What is Branch Banking?
Branch banking involves business of banking via branches. The branches are set up under Section 23 of Banking Regulations Act, 1949. A branch should cater to all banking services and include a specialized branch, a satellite office, an extension counter, an ATM, administrative office, service branch and a credit card centre for the purpose of branch authorization policy. The advantage of branch banking is that it helps in better management, more inclusion and risk diversification. The disadvantage of branch banking is that it might encourage outside local influences.
What is Unit Banking?
Unit banking is a system of banking which originated in US. It is a limited way of banking where banks operate only from a single branch (or a few branches in the same area) taking care of local community. In comparison to branch banking, the size of unit banks is very small. Due to small size and due to unit structure; the decision making in unit banks is very fast. The management in unit banks enjoy more autonomy and more discretionary powers. However, due to single units, the risk is not distributed or diversified.
What is Mixed Banking?
Mixed Banking is the system in which banks undertake activities of commercial and investment banking together. These banks give short-term and long-term loans to industrial concerns.
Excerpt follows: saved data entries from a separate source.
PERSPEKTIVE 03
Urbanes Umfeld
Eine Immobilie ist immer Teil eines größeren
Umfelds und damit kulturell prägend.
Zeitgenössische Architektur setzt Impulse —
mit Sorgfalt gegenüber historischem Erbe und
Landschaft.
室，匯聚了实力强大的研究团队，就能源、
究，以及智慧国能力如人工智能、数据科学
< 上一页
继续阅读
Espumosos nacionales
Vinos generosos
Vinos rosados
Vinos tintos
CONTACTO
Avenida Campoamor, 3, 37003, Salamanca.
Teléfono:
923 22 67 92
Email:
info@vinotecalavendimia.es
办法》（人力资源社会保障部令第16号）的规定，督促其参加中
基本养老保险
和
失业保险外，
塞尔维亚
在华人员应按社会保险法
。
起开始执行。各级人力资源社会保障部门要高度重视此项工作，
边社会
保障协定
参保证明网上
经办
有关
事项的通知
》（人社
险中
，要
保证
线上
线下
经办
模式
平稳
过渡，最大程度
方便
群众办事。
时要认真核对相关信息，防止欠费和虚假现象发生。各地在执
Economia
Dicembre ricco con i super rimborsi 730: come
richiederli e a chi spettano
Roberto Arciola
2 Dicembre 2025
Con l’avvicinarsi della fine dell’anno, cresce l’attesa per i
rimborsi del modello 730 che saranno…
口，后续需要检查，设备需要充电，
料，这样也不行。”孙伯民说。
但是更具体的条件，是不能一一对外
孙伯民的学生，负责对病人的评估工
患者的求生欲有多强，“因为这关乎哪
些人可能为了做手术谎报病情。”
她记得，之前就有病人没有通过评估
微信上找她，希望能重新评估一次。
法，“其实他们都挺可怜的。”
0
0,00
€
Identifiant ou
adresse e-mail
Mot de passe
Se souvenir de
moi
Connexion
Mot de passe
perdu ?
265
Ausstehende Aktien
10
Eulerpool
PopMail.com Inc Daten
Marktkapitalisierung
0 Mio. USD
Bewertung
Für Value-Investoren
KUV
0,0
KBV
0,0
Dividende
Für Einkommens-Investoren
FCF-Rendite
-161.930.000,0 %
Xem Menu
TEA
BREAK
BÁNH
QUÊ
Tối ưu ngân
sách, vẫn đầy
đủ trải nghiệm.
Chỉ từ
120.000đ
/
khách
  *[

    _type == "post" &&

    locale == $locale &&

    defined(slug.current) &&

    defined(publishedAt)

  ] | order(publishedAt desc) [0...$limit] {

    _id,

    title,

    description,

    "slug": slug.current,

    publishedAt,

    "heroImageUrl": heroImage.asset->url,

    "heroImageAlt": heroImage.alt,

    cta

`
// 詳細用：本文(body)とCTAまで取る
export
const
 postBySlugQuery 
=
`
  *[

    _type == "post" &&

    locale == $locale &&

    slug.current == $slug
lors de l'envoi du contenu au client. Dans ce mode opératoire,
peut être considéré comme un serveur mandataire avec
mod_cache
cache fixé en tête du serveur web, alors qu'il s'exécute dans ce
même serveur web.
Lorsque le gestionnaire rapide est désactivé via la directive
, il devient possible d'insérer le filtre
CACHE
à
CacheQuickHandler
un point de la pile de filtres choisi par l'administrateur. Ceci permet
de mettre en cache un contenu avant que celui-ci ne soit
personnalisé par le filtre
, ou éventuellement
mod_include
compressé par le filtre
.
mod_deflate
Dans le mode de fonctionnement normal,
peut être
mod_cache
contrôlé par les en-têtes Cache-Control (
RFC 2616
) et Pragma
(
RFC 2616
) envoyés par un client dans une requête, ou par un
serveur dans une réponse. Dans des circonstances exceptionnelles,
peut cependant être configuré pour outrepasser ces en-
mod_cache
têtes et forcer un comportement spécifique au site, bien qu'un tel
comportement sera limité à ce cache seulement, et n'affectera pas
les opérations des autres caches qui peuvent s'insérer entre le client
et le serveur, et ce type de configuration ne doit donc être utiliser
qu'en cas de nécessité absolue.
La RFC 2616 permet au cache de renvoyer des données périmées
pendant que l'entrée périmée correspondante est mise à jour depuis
The banks appoint experts which give valuable advice on various financial issues and also help gauge the financial health of companies. Industries don’t have to run to different places for differential financial needs. They thus promote rapid industrialization. They may however pose a grave threat to liquidity of a bank and lead to bad debts.
What is Chain Banking?
Chain banking system refers to the type of banking when a group of persons come together to own and control three or more independently chartered banks. Each of these banks could maintain their independent existence despite common control and ownership. The banks in the chains were assigned specific functions so there was no loss of profits and overlapping of interests.